Ecommerce key to businesses surviving Covid-19
DURBAN - While there is a lot of uncertainty around the economic impact of the novel coronavirus 2019 (Covid-19) outbreak, one thing that is certain is that it will change the way we do business in the long-term.
People are moving from offline shopping to online, and the habit is unlikely to disappear when the pandemic is over. Implementing ecommerce technology could be the key to retaining customers and leveraging changing consumer behaviour moving forward.
"Over the past few years, South Africans have come to rely on the convenience of online shopping; and now with the onset of the COVID-19 outbreak, it’s to be expected that the reliance on online shopping will be intensified. Self-isolation and consumer worry about public places means that local businesses are being forced to find quick and innovative ways to adapt to the current crisis," said Jonathan Smit, Managing Director of PayFast.
The use of online payments and home delivery for day-to-day consumables have already been established as the new norm by companies such as Mr D Food and Pick n Pay. In response to Covid-19, these retailers have upped their game by implementing 'no contact' deliveries to minimise human-to-human contact and maximise sales opportunities. This is a useful model to follow for other South African businesses, who are grappling with ideas on how to best manage Covid-19.
Although it’s impossible to know exactly to what extent South African businesses will be impacted by Covid-19, it is likely that consumers who start making online purchases now during the outbreak will continue to do so going forward.
He said, "People will spend more time shopping online because they are avoiding public spaces. The long-term effect is that they will become accustomed to browsing and buying online, and not visiting physical stores as often. If businesses can provide customers with a positive online experience, the short-term losses that brands may experience now could lead to their long-term gain".

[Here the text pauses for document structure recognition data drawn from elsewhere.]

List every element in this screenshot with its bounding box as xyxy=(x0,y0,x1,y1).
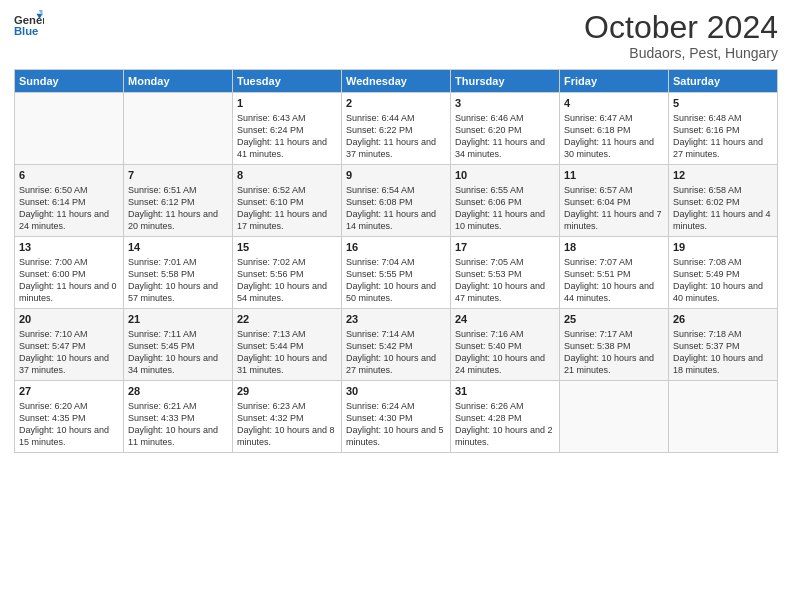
day-number: 16 xyxy=(346,240,446,255)
day-number: 30 xyxy=(346,384,446,399)
day-number: 7 xyxy=(128,168,228,183)
calendar-cell: 23Sunrise: 7:14 AMSunset: 5:42 PMDayligh… xyxy=(342,309,451,381)
calendar-cell: 18Sunrise: 7:07 AMSunset: 5:51 PMDayligh… xyxy=(560,237,669,309)
calendar-cell: 29Sunrise: 6:23 AMSunset: 4:32 PMDayligh… xyxy=(233,381,342,453)
calendar-cell: 19Sunrise: 7:08 AMSunset: 5:49 PMDayligh… xyxy=(669,237,778,309)
cell-info: Sunrise: 6:23 AMSunset: 4:32 PMDaylight:… xyxy=(237,400,337,449)
cell-info: Sunrise: 6:48 AMSunset: 6:16 PMDaylight:… xyxy=(673,112,773,161)
calendar-cell: 5Sunrise: 6:48 AMSunset: 6:16 PMDaylight… xyxy=(669,93,778,165)
cell-info: Sunrise: 7:14 AMSunset: 5:42 PMDaylight:… xyxy=(346,328,446,377)
day-header: Thursday xyxy=(451,70,560,93)
calendar-cell: 9Sunrise: 6:54 AMSunset: 6:08 PMDaylight… xyxy=(342,165,451,237)
calendar-header-row: SundayMondayTuesdayWednesdayThursdayFrid… xyxy=(15,70,778,93)
day-number: 12 xyxy=(673,168,773,183)
calendar-cell: 28Sunrise: 6:21 AMSunset: 4:33 PMDayligh… xyxy=(124,381,233,453)
cell-info: Sunrise: 7:10 AMSunset: 5:47 PMDaylight:… xyxy=(19,328,119,377)
cell-info: Sunrise: 7:17 AMSunset: 5:38 PMDaylight:… xyxy=(564,328,664,377)
calendar-cell: 21Sunrise: 7:11 AMSunset: 5:45 PMDayligh… xyxy=(124,309,233,381)
page-header: General Blue October 2024 Budaors, Pest,… xyxy=(14,10,778,61)
calendar-week-row: 1Sunrise: 6:43 AMSunset: 6:24 PMDaylight… xyxy=(15,93,778,165)
calendar-cell: 15Sunrise: 7:02 AMSunset: 5:56 PMDayligh… xyxy=(233,237,342,309)
calendar-cell xyxy=(560,381,669,453)
day-header: Friday xyxy=(560,70,669,93)
cell-info: Sunrise: 7:04 AMSunset: 5:55 PMDaylight:… xyxy=(346,256,446,305)
day-number: 31 xyxy=(455,384,555,399)
day-header: Saturday xyxy=(669,70,778,93)
title-area: October 2024 Budaors, Pest, Hungary xyxy=(584,10,778,61)
calendar-cell: 1Sunrise: 6:43 AMSunset: 6:24 PMDaylight… xyxy=(233,93,342,165)
day-number: 27 xyxy=(19,384,119,399)
cell-info: Sunrise: 7:11 AMSunset: 5:45 PMDaylight:… xyxy=(128,328,228,377)
calendar-cell: 27Sunrise: 6:20 AMSunset: 4:35 PMDayligh… xyxy=(15,381,124,453)
day-number: 21 xyxy=(128,312,228,327)
calendar-cell: 20Sunrise: 7:10 AMSunset: 5:47 PMDayligh… xyxy=(15,309,124,381)
cell-info: Sunrise: 6:51 AMSunset: 6:12 PMDaylight:… xyxy=(128,184,228,233)
day-number: 23 xyxy=(346,312,446,327)
day-header: Wednesday xyxy=(342,70,451,93)
cell-info: Sunrise: 7:05 AMSunset: 5:53 PMDaylight:… xyxy=(455,256,555,305)
day-number: 1 xyxy=(237,96,337,111)
day-number: 28 xyxy=(128,384,228,399)
calendar-week-row: 27Sunrise: 6:20 AMSunset: 4:35 PMDayligh… xyxy=(15,381,778,453)
calendar-cell xyxy=(15,93,124,165)
calendar-cell: 8Sunrise: 6:52 AMSunset: 6:10 PMDaylight… xyxy=(233,165,342,237)
calendar-week-row: 6Sunrise: 6:50 AMSunset: 6:14 PMDaylight… xyxy=(15,165,778,237)
calendar-table: SundayMondayTuesdayWednesdayThursdayFrid… xyxy=(14,69,778,453)
cell-info: Sunrise: 6:20 AMSunset: 4:35 PMDaylight:… xyxy=(19,400,119,449)
calendar-cell: 10Sunrise: 6:55 AMSunset: 6:06 PMDayligh… xyxy=(451,165,560,237)
location: Budaors, Pest, Hungary xyxy=(584,45,778,61)
day-number: 29 xyxy=(237,384,337,399)
day-number: 8 xyxy=(237,168,337,183)
calendar-cell: 25Sunrise: 7:17 AMSunset: 5:38 PMDayligh… xyxy=(560,309,669,381)
day-number: 25 xyxy=(564,312,664,327)
cell-info: Sunrise: 6:50 AMSunset: 6:14 PMDaylight:… xyxy=(19,184,119,233)
cell-info: Sunrise: 6:21 AMSunset: 4:33 PMDaylight:… xyxy=(128,400,228,449)
cell-info: Sunrise: 6:47 AMSunset: 6:18 PMDaylight:… xyxy=(564,112,664,161)
calendar-cell: 30Sunrise: 6:24 AMSunset: 4:30 PMDayligh… xyxy=(342,381,451,453)
calendar-cell: 13Sunrise: 7:00 AMSunset: 6:00 PMDayligh… xyxy=(15,237,124,309)
calendar-cell: 31Sunrise: 6:26 AMSunset: 4:28 PMDayligh… xyxy=(451,381,560,453)
calendar-week-row: 13Sunrise: 7:00 AMSunset: 6:00 PMDayligh… xyxy=(15,237,778,309)
day-number: 15 xyxy=(237,240,337,255)
logo-icon: General Blue xyxy=(14,10,44,40)
day-header: Monday xyxy=(124,70,233,93)
month-title: October 2024 xyxy=(584,10,778,45)
cell-info: Sunrise: 7:18 AMSunset: 5:37 PMDaylight:… xyxy=(673,328,773,377)
cell-info: Sunrise: 7:16 AMSunset: 5:40 PMDaylight:… xyxy=(455,328,555,377)
cell-info: Sunrise: 6:26 AMSunset: 4:28 PMDaylight:… xyxy=(455,400,555,449)
day-number: 22 xyxy=(237,312,337,327)
day-number: 26 xyxy=(673,312,773,327)
calendar-week-row: 20Sunrise: 7:10 AMSunset: 5:47 PMDayligh… xyxy=(15,309,778,381)
day-number: 11 xyxy=(564,168,664,183)
cell-info: Sunrise: 6:43 AMSunset: 6:24 PMDaylight:… xyxy=(237,112,337,161)
calendar-cell: 4Sunrise: 6:47 AMSunset: 6:18 PMDaylight… xyxy=(560,93,669,165)
calendar-cell: 11Sunrise: 6:57 AMSunset: 6:04 PMDayligh… xyxy=(560,165,669,237)
calendar-cell: 14Sunrise: 7:01 AMSunset: 5:58 PMDayligh… xyxy=(124,237,233,309)
calendar-cell: 2Sunrise: 6:44 AMSunset: 6:22 PMDaylight… xyxy=(342,93,451,165)
day-number: 9 xyxy=(346,168,446,183)
day-number: 2 xyxy=(346,96,446,111)
day-number: 24 xyxy=(455,312,555,327)
cell-info: Sunrise: 6:24 AMSunset: 4:30 PMDaylight:… xyxy=(346,400,446,449)
day-number: 6 xyxy=(19,168,119,183)
cell-info: Sunrise: 7:07 AMSunset: 5:51 PMDaylight:… xyxy=(564,256,664,305)
calendar-cell: 3Sunrise: 6:46 AMSunset: 6:20 PMDaylight… xyxy=(451,93,560,165)
cell-info: Sunrise: 7:13 AMSunset: 5:44 PMDaylight:… xyxy=(237,328,337,377)
calendar-cell: 26Sunrise: 7:18 AMSunset: 5:37 PMDayligh… xyxy=(669,309,778,381)
day-number: 13 xyxy=(19,240,119,255)
logo: General Blue xyxy=(14,10,44,40)
day-number: 5 xyxy=(673,96,773,111)
calendar-cell: 12Sunrise: 6:58 AMSunset: 6:02 PMDayligh… xyxy=(669,165,778,237)
cell-info: Sunrise: 7:08 AMSunset: 5:49 PMDaylight:… xyxy=(673,256,773,305)
day-header: Tuesday xyxy=(233,70,342,93)
day-number: 20 xyxy=(19,312,119,327)
cell-info: Sunrise: 6:54 AMSunset: 6:08 PMDaylight:… xyxy=(346,184,446,233)
cell-info: Sunrise: 7:01 AMSunset: 5:58 PMDaylight:… xyxy=(128,256,228,305)
calendar-cell xyxy=(669,381,778,453)
cell-info: Sunrise: 6:46 AMSunset: 6:20 PMDaylight:… xyxy=(455,112,555,161)
calendar-cell: 7Sunrise: 6:51 AMSunset: 6:12 PMDaylight… xyxy=(124,165,233,237)
cell-info: Sunrise: 6:55 AMSunset: 6:06 PMDaylight:… xyxy=(455,184,555,233)
cell-info: Sunrise: 6:57 AMSunset: 6:04 PMDaylight:… xyxy=(564,184,664,233)
calendar-cell xyxy=(124,93,233,165)
cell-info: Sunrise: 6:44 AMSunset: 6:22 PMDaylight:… xyxy=(346,112,446,161)
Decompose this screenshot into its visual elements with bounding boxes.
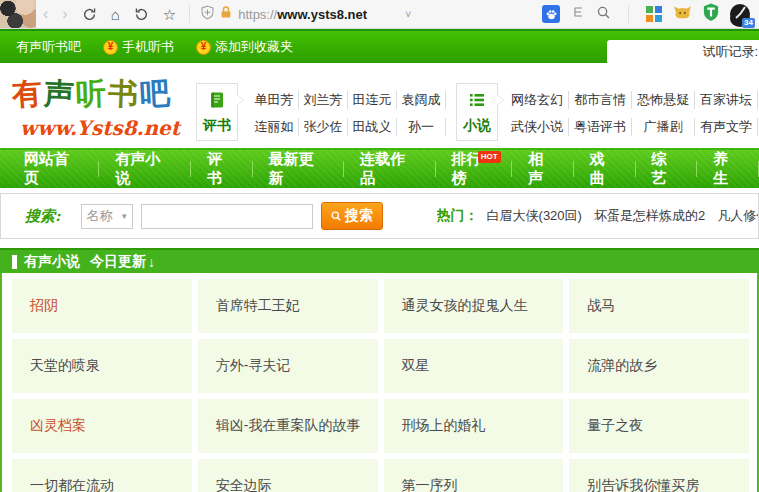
section-title: 有声小说 — [24, 253, 80, 271]
refresh-icon[interactable] — [82, 7, 97, 22]
book-link[interactable]: 方外-寻夫记 — [198, 339, 378, 393]
nav-item-pingshu[interactable]: 评书 — [191, 150, 253, 188]
genre-link[interactable]: 粤语评书 — [569, 118, 632, 136]
search-button-label: 搜索 — [345, 207, 373, 225]
xiaoshuo-genre-links: 网络玄幻 都市言情 恐怖悬疑 百家讲坛 武侠小说 粤语评书 广播剧 有声文学 — [506, 86, 758, 140]
listen-history-panel[interactable]: 试听记录: — [607, 40, 759, 64]
book-link[interactable]: 招阴 — [12, 279, 192, 333]
book-icon — [208, 91, 226, 109]
nav-item-crosstalk[interactable]: 相声 — [512, 150, 574, 188]
genre-link[interactable]: 武侠小说 — [506, 118, 569, 136]
nav-item-audiobooks[interactable]: 有声小说 — [99, 150, 190, 188]
undo-icon[interactable] — [134, 7, 149, 22]
hot-label: 热门： — [437, 207, 479, 225]
search-label: 搜索: — [25, 207, 61, 226]
book-link[interactable]: 辑凶-我在重案队的故事 — [198, 399, 378, 453]
yen-coin-icon: ¥ — [196, 40, 211, 55]
nav-item-variety[interactable]: 综艺 — [636, 150, 698, 188]
genre-link[interactable]: 百家讲坛 — [695, 91, 758, 109]
genre-link[interactable]: 广播剧 — [632, 118, 695, 136]
hot-links-zone: 热门： 白眉大侠(320回) 坏蛋是怎样炼成的2 凡人修仙传 斗破苍穹 — [437, 207, 758, 225]
toolbar-divider — [628, 5, 629, 23]
cat-extension-icon[interactable] — [673, 5, 692, 24]
book-link[interactable]: 别告诉我你懂买房 — [569, 459, 749, 492]
hot-badge: HOT — [478, 151, 501, 163]
nav-item-serials[interactable]: 连载作品 — [344, 150, 435, 188]
genre-link[interactable]: 有声文学 — [695, 118, 758, 136]
list-icon — [468, 91, 486, 109]
book-link[interactable]: 一切都在流动 — [12, 459, 192, 492]
artist-link[interactable]: 张少佐 — [299, 118, 348, 136]
hot-link[interactable]: 白眉大侠(320回) — [487, 207, 582, 225]
book-link[interactable]: 战马 — [569, 279, 749, 333]
artist-link[interactable]: 田战义 — [348, 118, 397, 136]
toolbar-divider — [189, 5, 190, 23]
site-logo[interactable]: 有声听书吧 www.Ysts8.net — [12, 74, 180, 140]
tampermonkey-shield-icon[interactable] — [703, 3, 719, 25]
notification-badge: 34 — [742, 18, 755, 28]
book-link[interactable]: 凶灵档案 — [12, 399, 192, 453]
search-icon — [330, 210, 342, 222]
logo-url: www.Ysts8.net — [20, 116, 180, 140]
ssl-lock-icon[interactable] — [219, 5, 233, 23]
book-link[interactable]: 流弹的故乡 — [569, 339, 749, 393]
hot-link[interactable]: 坏蛋是怎样炼成的2 — [594, 207, 705, 225]
artist-link[interactable]: 连丽如 — [250, 118, 299, 136]
profile-avatar[interactable]: 34 — [730, 4, 751, 25]
book-link[interactable]: 通灵女孩的捉鬼人生 — [384, 279, 564, 333]
genre-link[interactable]: 恐怖悬疑 — [632, 91, 695, 109]
search-type-value: 名称 — [87, 207, 113, 225]
book-link[interactable]: 安全边际 — [198, 459, 378, 492]
updates-table: 招阴 首席特工王妃 通灵女孩的捉鬼人生 战马 天堂的喷泉 方外-寻夫记 双星 流… — [0, 273, 759, 492]
artist-link[interactable]: 孙一 — [397, 118, 446, 136]
address-bar[interactable]: https://www.ysts8.net ˅ — [200, 5, 411, 24]
book-link[interactable]: 天堂的喷泉 — [12, 339, 192, 393]
search-bar: 搜索: 名称 ▾ 搜索 热门： 白眉大侠(320回) 坏蛋是怎样炼成的2 凡人修… — [0, 193, 759, 239]
xiaoshuo-category-box[interactable]: 小说 — [456, 83, 498, 141]
hot-link[interactable]: 凡人修仙传 — [717, 207, 758, 225]
search-icon[interactable] — [596, 5, 611, 24]
home-icon[interactable]: ⌂ — [111, 7, 120, 22]
pingshu-artist-links: 单田芳 刘兰芳 田连元 袁阔成 连丽如 张少佐 田战义 孙一 — [250, 86, 446, 140]
artist-link[interactable]: 田连元 — [348, 91, 397, 109]
nav-item-ranking[interactable]: 排行榜HOT — [436, 150, 513, 188]
search-button[interactable]: 搜索 — [321, 202, 383, 230]
star-icon[interactable]: ☆ — [163, 7, 176, 22]
book-link[interactable]: 量子之夜 — [569, 399, 749, 453]
topbar-site-name[interactable]: 有声听书吧 — [16, 38, 81, 56]
app-grid-icon[interactable] — [646, 6, 662, 22]
book-link[interactable]: 双星 — [384, 339, 564, 393]
baidu-paw-icon[interactable] — [542, 5, 560, 23]
forward-icon[interactable]: › — [62, 6, 67, 22]
back-icon[interactable]: ‹ — [43, 6, 48, 22]
artist-link[interactable]: 单田芳 — [250, 91, 299, 109]
section-header: 有声小说 今日更新 ↓ — [0, 248, 759, 273]
nav-item-home[interactable]: 网站首页 — [8, 150, 99, 188]
pingshu-category-box[interactable]: 评书 — [196, 83, 238, 141]
nav-item-latest[interactable]: 最新更新 — [253, 150, 344, 188]
genre-link[interactable]: 网络玄幻 — [506, 91, 569, 109]
artist-link[interactable]: 刘兰芳 — [299, 91, 348, 109]
main-nav: 网站首页 有声小说 评书 最新更新 连载作品 排行榜HOT 相声 戏曲 综艺 养… — [0, 150, 759, 188]
genre-link[interactable]: 都市言情 — [569, 91, 632, 109]
mobile-listen-link[interactable]: ¥ 手机听书 — [103, 38, 174, 56]
down-arrow-icon: ↓ — [148, 254, 155, 270]
chevron-down-icon[interactable]: ˅ — [405, 8, 411, 20]
site-topbar: 有声听书吧 ¥ 手机听书 ¥ 添加到收藏夹 试听记录: — [0, 29, 759, 63]
nav-item-opera[interactable]: 戏曲 — [574, 150, 636, 188]
add-favorite-link[interactable]: ¥ 添加到收藏夹 — [196, 38, 293, 56]
listen-history-label: 试听记录: — [702, 43, 758, 61]
search-input[interactable] — [141, 204, 313, 229]
book-link[interactable]: 首席特工王妃 — [198, 279, 378, 333]
add-favorite-label: 添加到收藏夹 — [215, 38, 293, 56]
book-link[interactable]: 刑场上的婚礼 — [384, 399, 564, 453]
xiaoshuo-category-label: 小说 — [457, 117, 497, 135]
reader-icon[interactable] — [571, 5, 585, 23]
page-url[interactable]: https://www.ysts8.net — [238, 7, 367, 22]
artist-link[interactable]: 袁阔成 — [397, 91, 446, 109]
mobile-listen-label: 手机听书 — [122, 38, 174, 56]
book-link[interactable]: 第一序列 — [384, 459, 564, 492]
site-permission-shield-icon[interactable] — [200, 5, 215, 24]
nav-item-health[interactable]: 养生 — [697, 150, 759, 188]
search-type-select[interactable]: 名称 ▾ — [81, 204, 133, 229]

For example, older people who are the most susceptible to Covid-19 have been advised to avoid public spaces, including shopping centres and malls.
"This could mean wider adoption of ecommerce, an area that older individuals have historically avoided, mainly due to mistrust of online platforms," said Smit.
Smit has assured PayFast merchants and buyers that they will remain a top priority during the Covid-19 outbreak.
"While undoubtedly a great challenge for the world at large, and a test of the viability of many businesses, we need to continue with business as usual. As with any obstacle in the business world, we cannot allow things to grind to a halt. This is the time to adapt, to evolve and to move forward," concluded Smit.